Recipes For 2003
Pecan Pie Bars
2 cups unsifted flour
½ cup confectioners sugar
1 cup cold butter (2 sticks)
1 ¼ cup chopped pecans
6 ounces chopped almond brickle candy
1 –14 ounce can sweetened condensed milk (not evaporated
milk)
1 egg
1 teaspoon vanilla
Pre-heat oven to 350F (325F for dark or glass pan) Butter or spray with cooking spray a 9 x 13 pan.
Measure flour and sugar in bowl and mix to blend. Cut cold butter in small chunks into bowl. Mix with pastry blender until mixture resembles oatmeal. Pour mixture into prepared pan. Spread mixture evenly over pan and press, with hand, evenly into pan.

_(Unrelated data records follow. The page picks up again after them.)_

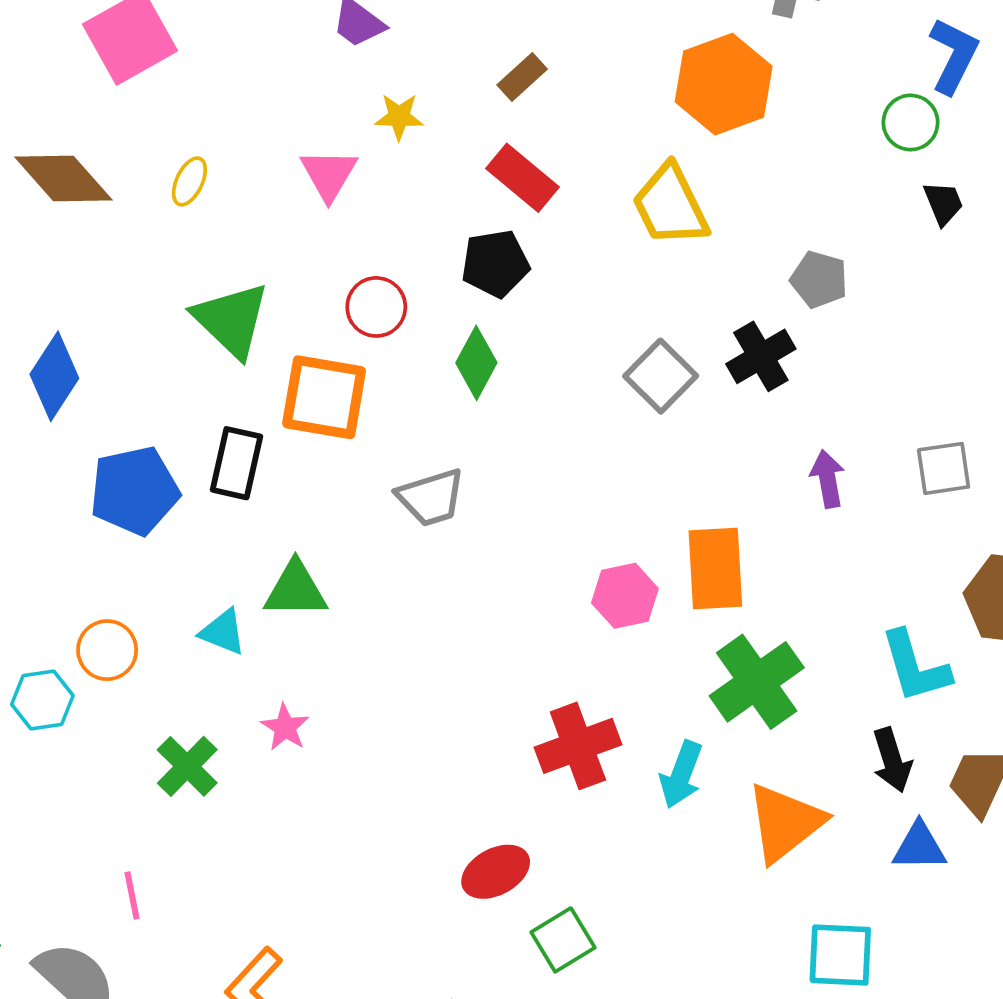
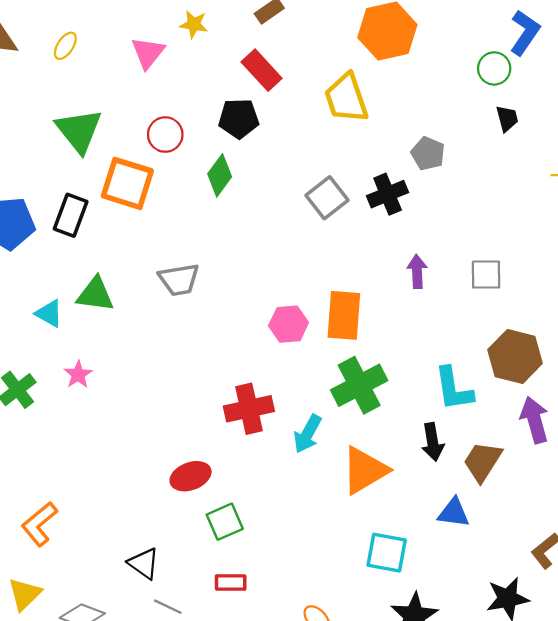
gray trapezoid: (431, 497) -> (179, 279), moved
blue triangle: (919, 847) -> (454, 513), moved

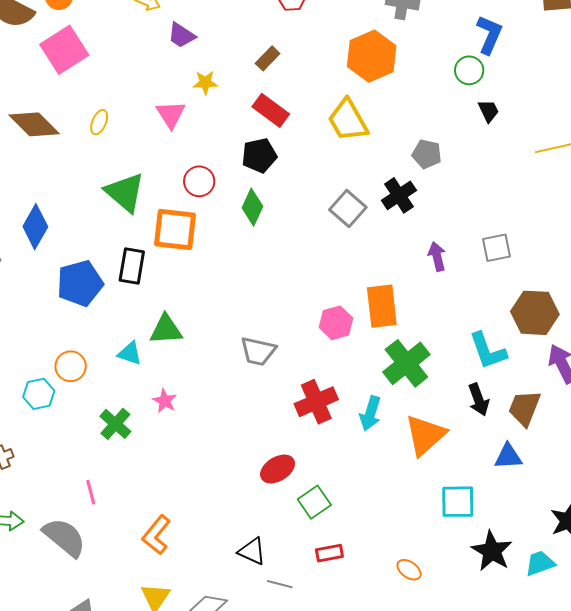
gray trapezoid: (179, 279) -> (258, 351), moved, turned 33

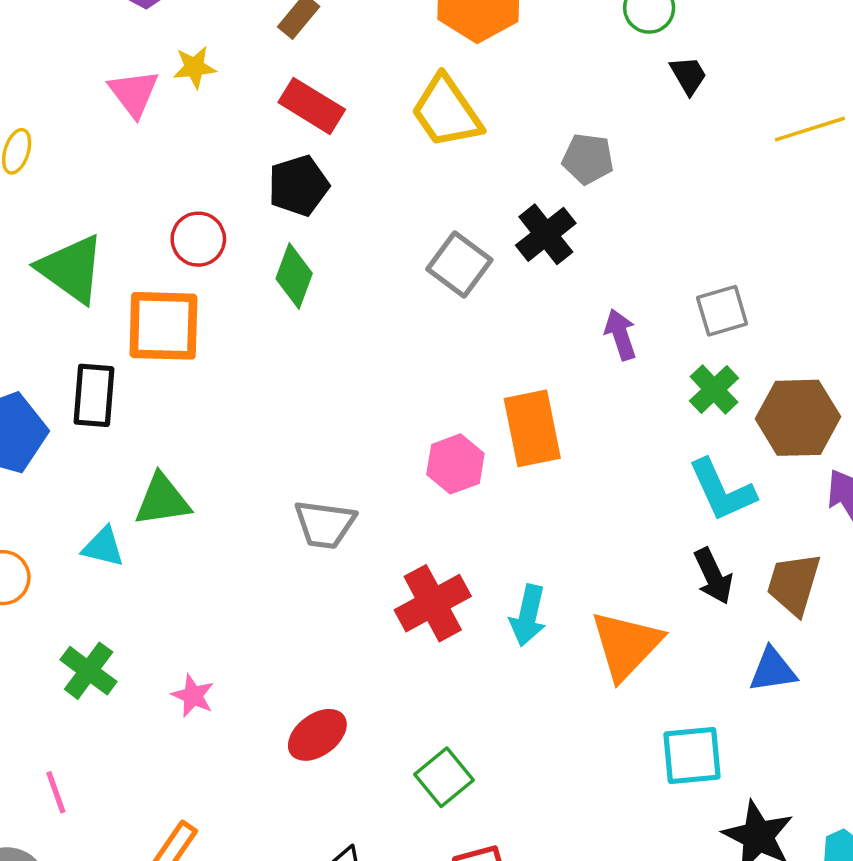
pink triangle: (171, 114) -> (134, 93), moved
green cross: (406, 363) -> (714, 389), moved, size x0.6
pink star: (165, 401) -> (193, 696), moved
red ellipse: (278, 469) -> (317, 735), moved

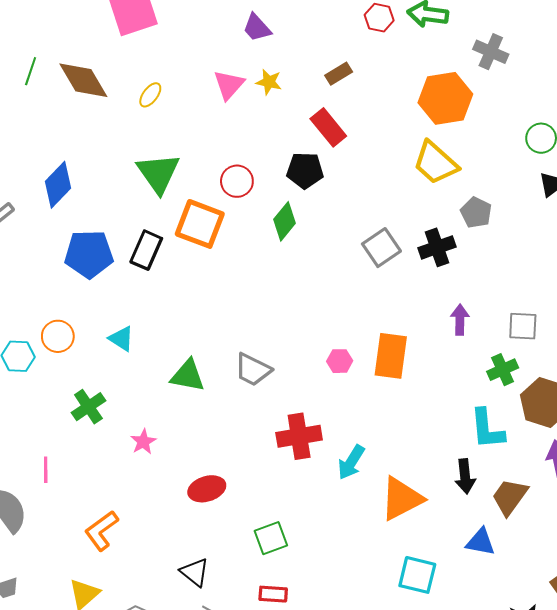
yellow trapezoid: (446, 112) -> (435, 163), moved, turned -33
pink hexagon: (455, 464) -> (340, 361), size x0.7
green triangle: (162, 500) -> (188, 376), moved

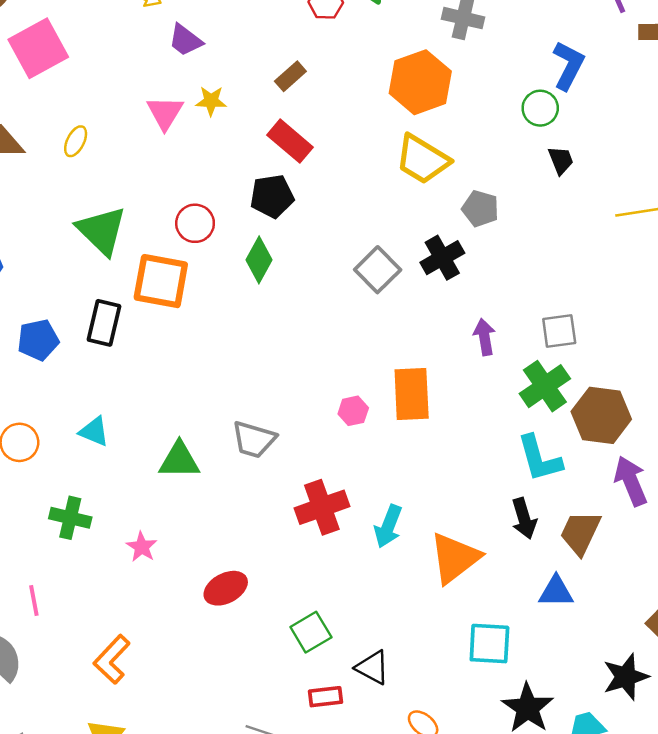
blue pentagon: (89, 254) -> (38, 340), size x0.7
green cross: (503, 370) -> (545, 386), size x1.4
green cross: (88, 407) -> (70, 518), turned -32
black triangle: (195, 572) -> (373, 667), moved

Bake for 15 minutes.
Mix, in a medium bowl, milk, eggs, vanilla, candy and pecans to blend. When crust has completed cooking (it should be golden brown around edges) remove from oven and pour the nut mixture over the base. Smooth out and return pan to oven.
Bake for 20-25 minutes. Center of bars, when pan is gently shaken, should not be loose. Place on a cooling rack. After a few minutes, loosen the edges of the bars with a knife in order to prevent sticking when ready to remove from pan.
Cool completely and cut into squares.